Without question the advent of non-representational theory has introduced into the discipline an array of topics and concerns that, before now, were not seriously considered academic much less geography. Questions about movement (Dubow 2001; Wylie 2002; Dubow 2004; Wylie 2005; Spinney 2006), the emotional (Jones 2005; Patterson 2005; Saville 2008), the sensible and the material (Alexander 2008; Wilford 2008; Anderson and Wylie 2009) and the affective (McCormack 2003; Anderson 2005; Anderson and Harrison 2006) have not only broadened Human Geography’s purview, but have re-worked some of the discipline’s cherished concepts such as spatiality (as ecology) (see Bingham 1996; Thrift 1999; Whatmore 2002; Simpson 2008), practice (as sense, affect and becoming) (see Dewsbury 2000; McCormack 2003; McCormack 2005; Simpson forthcoming) and method (as witnessing and listening) (see Dewsbury 2003; Harrison 2007). Yet, despite this expansion of perspective and this dispersion of concerns, non-representational theory has nonetheless remained powerfully gravitated around the question of the political. No doubt non-representational theory has always been political. It has endeavoured, from its earliest articulations, to open Human Geography’s conception of what the political means – i.e., what counts as a proper political question – by supplementing the epistemological logic of traditional forms of social/political theory (Thrift 1983; Thrift 1997; Hinchliffe 2000; Thrift 2000; McCormack 2003; Thrift 2004; Amin and Thrift 2005; Anderson 2006; Anderson 2007; Hinchliffe 2008; Jones 2008).
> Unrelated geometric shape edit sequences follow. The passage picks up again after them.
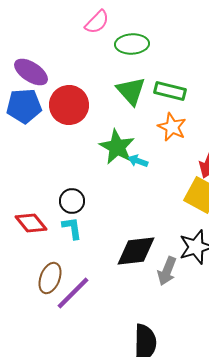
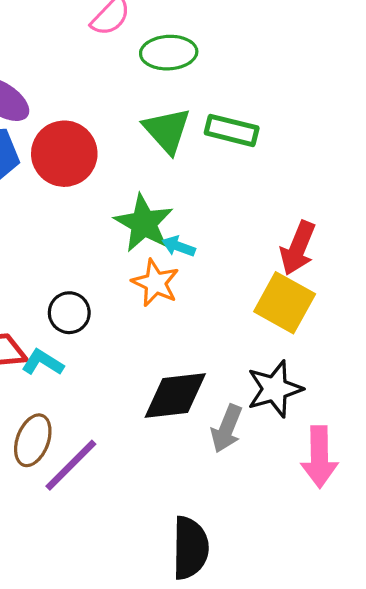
orange star: (172, 127) -> (155, 283), moved
cyan L-shape: (72, 228) -> (43, 362), moved, turned -50

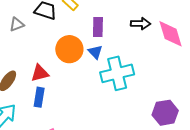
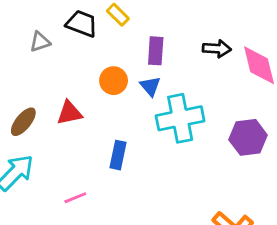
orange circle: (69, 49) -> (114, 81), size x0.7
blue rectangle: (39, 97) -> (118, 155), moved
purple hexagon: (165, 113) -> (248, 137), moved

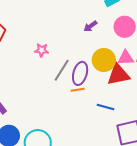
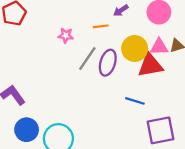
orange line: (78, 90) -> (101, 26), moved

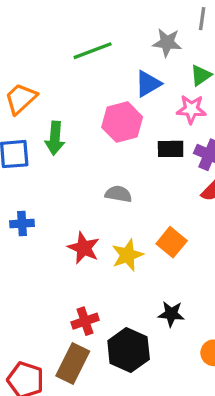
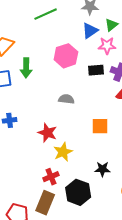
blue triangle: (148, 84) -> (90, 31), moved
orange square: (172, 242) -> (100, 126), turned -36
yellow star: (127, 255) -> (63, 152), moved

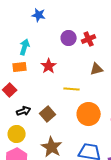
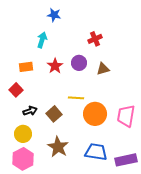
blue star: (39, 15) -> (54, 15), moved
purple circle: (69, 38) -> (79, 63), moved
cyan arrow: (25, 47) -> (42, 40), moved
yellow line: (72, 89) -> (76, 98), moved

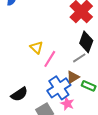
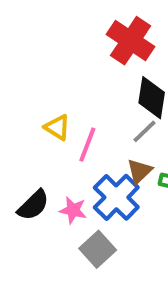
black semicircle: (19, 94) -> (33, 205), moved
pink star: (67, 104) -> (73, 210), moved

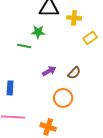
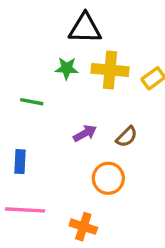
yellow cross: (74, 18) -> (110, 70), moved, size x1.5
green line: (24, 46) -> (32, 102), moved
Given that non-representational theory has been around for over 10 years and that it promises so much more than new modalities of political practice, one wonders why the question of the political has remained so central (indeed restrictively so) to non-representational theory’s concerns (see Wylie this volume). I, for one, would like to see non-representational theory do more than justify its political potential or at least get on with the business of performing its political commitment in the creative ways it espouses. But I can also see why it has not yet managed to escape from a set of somewhat narrow political debates. Despite the unique and creative ways it has rearticulated how we think about ethical/political practice, there is something deeply unsatisfactory about its notion of political commitment. Indeed, while I myself have great sympathy with the

ontological positions of non-representational theory, and little sympathy with the social/theoretical reductionisms of structuralism in its various lefty guises, I cannot help but find myself aligned not with non-representational theory’s critics but with the sentiments their critiques often suggest. In other words, while I do not agree with what the critical banners say, I am sympathetic to why they were raised. Non-representational theory gives us a powerful sense of how much can be gained by looking beyond representational politics. But it does not acknowledge what has been lost, that is, what is necessarily forsaken once representational politics are abandoned.